Last Wednesday, I clicked the mouse to get started on our computer, and a letter flashed on the screen:


Dear Mrs. Wilson:

Thank you for writing to us about Timmy’s cheating on the math test. He knows now that we strongly disapprove of what he did, and we have given him a suitable punishment.

We think this will not happen again, but please let us know if it does.


Mrs. Jean Williams


What is this all about? Timmy cheating? I hadn’t heard a word. A letter from the teacher?

Wait a minute, I thought. Mom could not have written this letter. She had been away all week visiting Grandma Adams, during the spring recess for Mom’s middle school. Dad would not have written it, either. Timmy could not write in such a grown-up fashion. That left…Tess.

“Tess! Tess! Come here a minute.”

“I’m busy.”

“You’d better get here right away. I have something important to ask you.”

A tall, slender sister in jeans and a sweatshirt walked in slowly.

“OK. What’s up?”

“Did you write this letter?” I pointed to the computer screen.

“Well…yes. Why?”

“Did you print it out and mail it?”

“No. Not yet.”


“Why not?”

“Because you are deceiving Tim’s teacher and Mom and Dad, and you would be forging Mom’s signature. That’s why!”

“So what?”

“You will be probably be discovered. Mom and Dad and Tim’s teacher will be very angry about your dishonesty. Even if they don‘t find out, being dishonest is a bad way to handle your problems. No one trusts a cheat.”

“I was just trying to help Timmy….”

“And Timmy was just trying to pass his math test. These are merely excuses. They don’t make it right.”

I explained to Tess that we were fortunate she had not yet signed and sent the fake letter to Tim’s teacher. That would have created a big mess. I realized that she might have changed her mind and not sent it, so I did not come down too hard on her. I think she understood, even though she did not like being criticized. I was going to explain further, when I heard the front door slam. Tim had come home.

“Tim, come in here!” I yelled.

Tim tossed his baseball glove on the couch and came over by the computer. His expression showed that he could tell from my tone of voice that I was annoyed.

“What, Rick?”

“Did you get in trouble in school for peeking at another kid’s exam answers during your math test?”

“Er, yes.”

“Was the teacher angry?”

“Yes. I said I was sorry.”

“Did she give you a letter to bring home to your parents?”


“Where is it?”

“In my room.”

“I want you to bring it here, but before you do: Did you ask Tess to write the teacher a letter pretending to be Mom?”


“OK. Go get the teacher’s letter. Quickly.”

Tim returned with the letter. Sure enough, the teacher had caught him peeking at another kid’s answers while they were taking their exam. She wanted Mom and Dad to know.

“Do you realize you were cheating?”

“Yes, but nobody got hurt.”

“Actually, you got hurt.”


“Well, when you play a game or a sport and somebody cheats, what do you think about that person?”

“No good.”

“Right. Is that how you want other people to think of you?”


“If the cheater wins the game, how do you feel?”

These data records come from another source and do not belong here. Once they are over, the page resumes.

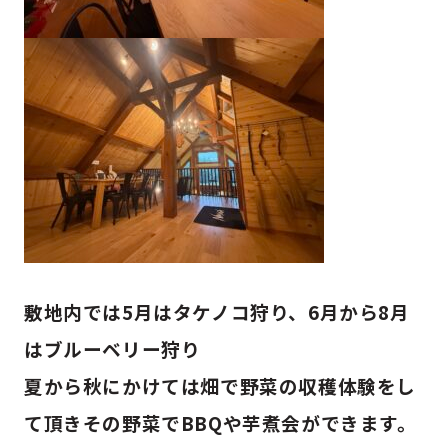
敷地内では5月はタケノコ狩り、6月から8月
はブルーベリー狩り
夏から秋にかけては畑で野菜の収穫体験をし
て頂きその野菜でBBQや芋煮会ができます。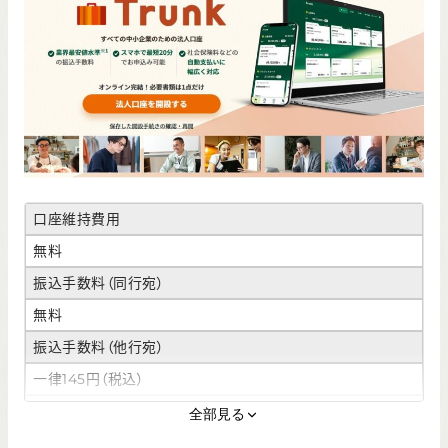
口座維持費用
無料
振込手数料（同行宛）
無料
振込手数料（他行宛）
一律145円（税込）
ATM利用手数料
全部見る
無料～330円（税込）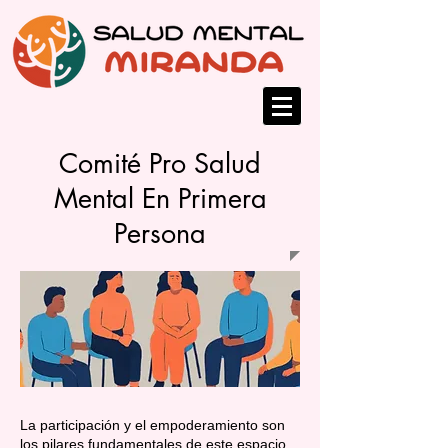
Comité Pro Salud
Mental En Primera
Persona
La participación y el empoderamiento son
los pilares fundamentales de este espacio.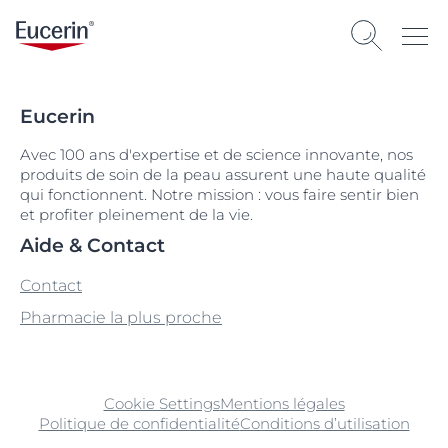
Eucerin
Avec 100 ans d'expertise et de science innovante, nos
produits de soin de la peau assurent une haute qualité
qui fonctionnent. Notre mission : vous faire sentir bien
et profiter pleinement de la vie.
Aide & Contact
Contact
Pharmacie la plus proche
Cookie Settings
Mentions légales
Politique de confidentialité
Conditions d’utilisation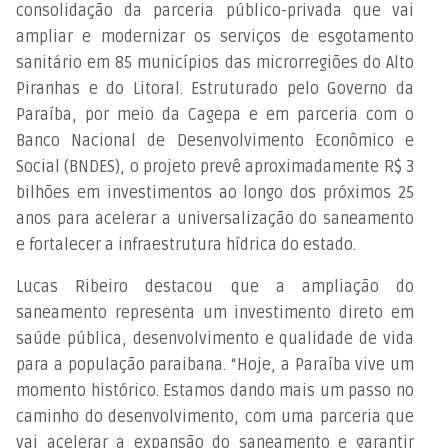
consolidação da parceria público-privada que vai
ampliar e modernizar os serviços de esgotamento
sanitário em 85 municípios das microrregiões do Alto
Piranhas e do Litoral. Estruturado pelo Governo da
Paraíba, por meio da Cagepa e em parceria com o
Banco Nacional de Desenvolvimento Econômico e
Social (BNDES), o projeto prevê aproximadamente R$ 3
bilhões em investimentos ao longo dos próximos 25
anos para acelerar a universalização do saneamento
e fortalecer a infraestrutura hídrica do estado.
Lucas Ribeiro destacou que a ampliação do
saneamento representa um investimento direto em
saúde pública, desenvolvimento e qualidade de vida
para a população paraibana. “Hoje, a Paraíba vive um
momento histórico. Estamos dando mais um passo no
caminho do desenvolvimento, com uma parceria que
vai acelerar a expansão do saneamento e garantir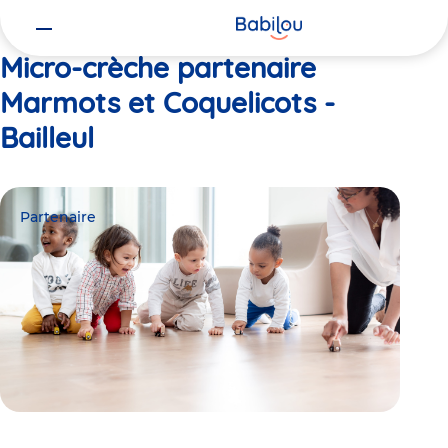
Vous
Accueil
Marmots et Coquelicots - Bailleul
êtes
ici
Micro-crèche partenaire
Marmots et Coquelicots -
Bailleul
Partenaire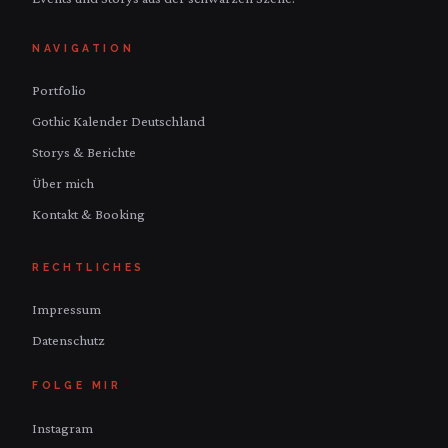
NAVIGATION
Portfolio
Gothic Kalender Deutschland
Storys & Berichte
Über mich
Kontakt & Booking
RECHTLICHES
Impressum
Datenschutz
FOLGE MIR
Instagram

“Right. As you get older, there will be other tests, and sometimes they will count for a lot. If you beat out someone else by cheating, that person will be hurt unfairly.”


“If you think you can cheat rather than study, you won’t study as hard and you will learn less, too.”

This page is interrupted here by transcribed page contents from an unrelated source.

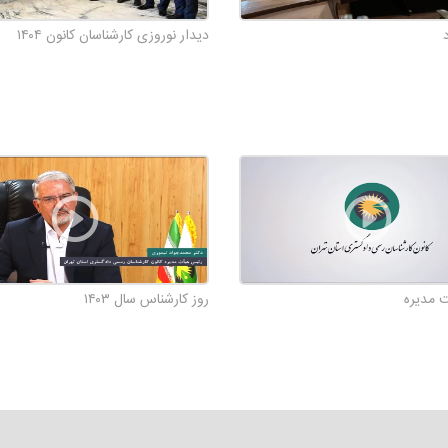
د
دیدار نوروزی کارشناسان کانون ۱۴۰۴
سان و کارمندان کانون
نه ۲۰۲۰
ری رئیس کانون به مناسب میلاد حضرت عیسی بن مریم و سال نو میلادی
ت مدیره
روز کارشناس سال ۱۴۰۳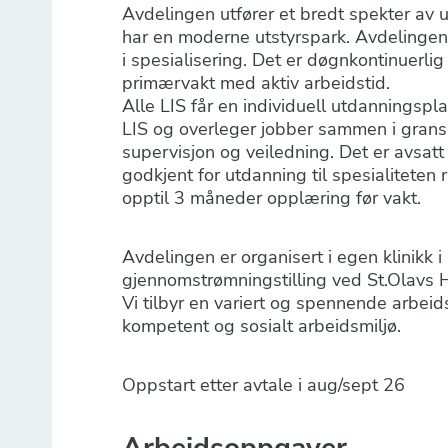
Avdelingen utfører et bredt spekter av 
har en moderne utstyrspark. Avdelingen 
i spesialisering. Det er døgnkontinuerlig 
primærvakt med aktiv arbeidstid.
Alle LIS får en individuell utdanningsplan
LIS og overleger jobber sammen i gransk
supervisjon og veiledning. Det er avsatt 
godkjent for utdanning til spesialiteten r
opptil 3 måneder opplæring før vakt.
Avdelingen er organisert i egen klinikk i
gjennomstrømningstilling ved St.Olavs Ho
Vi tilbyr en variert og spennende arbeids
kompetent og sosialt arbeidsmiljø.
Oppstart etter avtale i aug/sept 26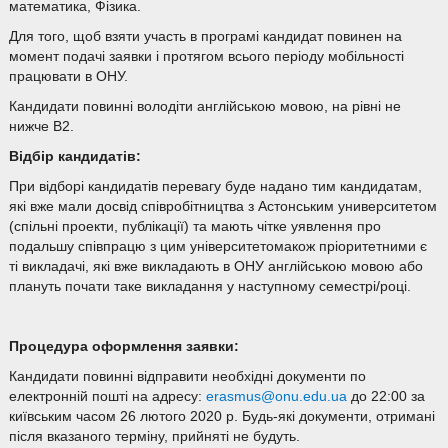
математика, Фізика.
Для того, щоб взяти участь в програмі кандидат повинен на
момент подачі заявки і протягом всього періоду мобільності
працювати в ОНУ.
Кандидати повинні володіти англійською мовою, на рівні не
нижче В2.
Відбір кандидатів:
При відборі кандидатів перевагу буде надано тим кандидатам,
які вже мали досвід співробітництва з Астонським университетом
(спільні проекти, публікації) та мають чітке уявлення про
подальшу співпрацю з цим університетомакож пріоритетними є
ті викладачі, які вже викладають в ОНУ англійською мовою або
плануть почати таке викладання у наступному семестрі/році.
Процедура оформлення заявки:
Кандидати повинні відправити необхідні документи по
електронній пошті на адресу:
erasmus@onu.edu.ua
до 22:00 за
київським часом 26 лютого 2020 р. Будь-які документи, отримані
після вказаного терміну, прийняті не будуть.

“Tess tried to help you by writing a letter that would seem to come from Mom. If she had sent it and if Mom and Dad or the school had found out it was a fake, Tess would have been in big trouble. That’s forgery. Grown-ups have gone to jail for doing it.”

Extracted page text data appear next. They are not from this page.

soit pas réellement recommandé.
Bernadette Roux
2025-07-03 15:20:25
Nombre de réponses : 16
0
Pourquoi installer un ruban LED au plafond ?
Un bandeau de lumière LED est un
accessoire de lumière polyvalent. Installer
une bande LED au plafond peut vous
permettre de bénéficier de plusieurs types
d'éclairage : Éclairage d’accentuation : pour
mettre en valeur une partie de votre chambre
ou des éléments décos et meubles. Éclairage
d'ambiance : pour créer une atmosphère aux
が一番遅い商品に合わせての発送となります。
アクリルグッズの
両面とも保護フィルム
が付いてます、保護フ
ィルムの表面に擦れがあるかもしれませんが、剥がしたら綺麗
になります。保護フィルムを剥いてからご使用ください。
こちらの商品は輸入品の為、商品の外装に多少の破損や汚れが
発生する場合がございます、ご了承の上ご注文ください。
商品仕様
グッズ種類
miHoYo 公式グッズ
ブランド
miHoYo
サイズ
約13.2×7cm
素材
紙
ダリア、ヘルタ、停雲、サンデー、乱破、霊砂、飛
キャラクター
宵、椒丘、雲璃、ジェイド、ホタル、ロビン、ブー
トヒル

“OK. Let’s have dinner. I have stuff on the stove. Dad will be home later, and I will have to tell him about all this. Be thankful the phony letter was not sent. Next time, make sure Mom and Dad get the messages from school.”


Tess helped out with setting the table, and Tim helped by clearing it. As usual, I ended up doing the dishes, but I don’t mind.

When Dad came home, I told him what had gone on. He said I was right to tell him about it. He would need to discuss it with Mom. They might have to keep a closer eye on Tim and on what was on the home computer.

Mom came home a few days later. She was quite annoyed. She and Dad made Tess and Tim clean our backyard and the street in front of our house.

Mom wrote her own letter to the teacher, not much different from what Tess had dreamed up.